Given the idiosyncrasy of its vision, it’s surprising to learn that Mars wasn’t always intended as the animated science-fiction rom-com mĂ©lange that’s spent 2011 playing at film festivals world-wide. The film’s comic-book slash webtoon aesthetic has been so painstakingly achieved, and its wry, affable sensibility so finely-tuned, that it’s easy to presume the film has been a passion project of Marslett’s for years. This isn’t quite the case. Mars was born out of the collapse of an entirely separate project. When its funding fell through, Marslett turned to his producer Robert Howell and said, “We don’t have any [third party] funding now: we just have our funding. I have this idea for a film. I’ll write it up. It’s much cheaper. We can do it fast and inexpensively – are you still in?”
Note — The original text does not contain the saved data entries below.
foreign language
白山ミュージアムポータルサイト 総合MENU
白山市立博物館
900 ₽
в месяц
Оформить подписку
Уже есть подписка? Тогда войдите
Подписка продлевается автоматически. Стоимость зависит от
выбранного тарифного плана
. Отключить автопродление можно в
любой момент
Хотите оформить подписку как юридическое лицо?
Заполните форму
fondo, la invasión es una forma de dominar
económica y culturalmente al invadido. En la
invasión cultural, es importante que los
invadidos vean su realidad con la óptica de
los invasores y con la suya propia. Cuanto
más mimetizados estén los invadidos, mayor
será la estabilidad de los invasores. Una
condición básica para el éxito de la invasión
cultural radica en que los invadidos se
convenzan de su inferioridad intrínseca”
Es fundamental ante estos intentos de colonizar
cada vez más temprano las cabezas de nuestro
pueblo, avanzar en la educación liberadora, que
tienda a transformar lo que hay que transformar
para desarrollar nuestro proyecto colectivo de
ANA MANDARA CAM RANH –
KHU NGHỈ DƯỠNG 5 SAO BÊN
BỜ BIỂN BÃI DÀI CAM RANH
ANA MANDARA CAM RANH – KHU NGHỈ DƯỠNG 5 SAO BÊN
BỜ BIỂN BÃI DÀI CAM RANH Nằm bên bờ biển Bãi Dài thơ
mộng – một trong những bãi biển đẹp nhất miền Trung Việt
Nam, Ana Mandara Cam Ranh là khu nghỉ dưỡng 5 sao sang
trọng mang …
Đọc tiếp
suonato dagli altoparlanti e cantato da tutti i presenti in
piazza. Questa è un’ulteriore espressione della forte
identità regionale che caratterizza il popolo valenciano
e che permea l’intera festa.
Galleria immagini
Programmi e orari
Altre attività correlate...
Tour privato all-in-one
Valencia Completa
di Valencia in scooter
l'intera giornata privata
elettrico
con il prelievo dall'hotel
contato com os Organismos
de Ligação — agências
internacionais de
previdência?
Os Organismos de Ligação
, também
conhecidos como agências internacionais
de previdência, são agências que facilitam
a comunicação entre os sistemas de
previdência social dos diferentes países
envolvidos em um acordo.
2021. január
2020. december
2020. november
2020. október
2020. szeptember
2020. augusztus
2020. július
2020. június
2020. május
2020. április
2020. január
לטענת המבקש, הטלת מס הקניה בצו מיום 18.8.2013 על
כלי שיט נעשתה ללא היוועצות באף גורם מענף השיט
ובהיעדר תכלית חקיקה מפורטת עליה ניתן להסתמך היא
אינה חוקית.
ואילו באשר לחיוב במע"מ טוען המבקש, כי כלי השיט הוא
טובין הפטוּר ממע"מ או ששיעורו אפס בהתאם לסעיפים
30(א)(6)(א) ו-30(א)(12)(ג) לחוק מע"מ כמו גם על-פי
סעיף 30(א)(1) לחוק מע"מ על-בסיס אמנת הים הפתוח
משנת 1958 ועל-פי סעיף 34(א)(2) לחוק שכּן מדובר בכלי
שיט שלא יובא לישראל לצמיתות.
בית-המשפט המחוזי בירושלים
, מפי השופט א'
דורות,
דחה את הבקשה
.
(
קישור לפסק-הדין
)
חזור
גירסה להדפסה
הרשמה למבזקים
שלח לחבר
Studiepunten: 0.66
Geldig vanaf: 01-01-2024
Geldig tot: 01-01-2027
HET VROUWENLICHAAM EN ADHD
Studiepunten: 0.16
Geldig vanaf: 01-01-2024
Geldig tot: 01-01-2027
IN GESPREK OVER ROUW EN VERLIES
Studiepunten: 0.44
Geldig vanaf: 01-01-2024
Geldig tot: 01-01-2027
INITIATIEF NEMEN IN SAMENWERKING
Howell of course said yes, a decision Marslett partly attributes to their already having rented studio space for a film shoot. “I really wanted to write this idea I’d had which was essentially equating exploration and romance,” he elaborates. “I’d had ideas for writing that to be a live-action film, where the characters either travel to Europe, or went out west. But I’d just finished writing the [animation software] that would allow me to do the animation process we ultimately used on Mars. I went back to that idea and said, ‘What would be a greater first date than a trip to Mars?’ I actually wrote the script very quickly then, over about a six week period. But it was based on ideas I’d been wanting to make a film on for at least two or three years.”

The animation was achieved by a crew of just six animators, for the most part, who incorporated various techniques, including the rotoscoping method used by Richard Linklater for A Scanner Darkly. This involves the shooting of real footage with actual actors against green screens. The methods by which Marslett and co. then transformed this footage into the arresting aesthetic desired for Mars is lengthy and complicated, but needless to say, their efforts have been well rewarded.

By Marslett’s calculations, Mars was produced for literally one millionth of the advertised production budget of The Adventures OfTintin. “We get compared to other quote unquote ‘independent’ animated films [like] A Scanner Darkly, or Waking Life, or Triplets Of Belleville. [But] I always have to remind people that these are films that were made on literally hundreds of times our budget. They’re not ten times our budget; they’re literally 250 times our budget.”

The production was entirely self-financed: Howell cashed in his retirement plan and Marslett maxed out his credit cards. “We should be getting compared to mumblecore films!” he asserts. “Even some of those films are more expensive [than Mars]. We were on the level of these movies which are often two people in an apartment, just talking to each other.”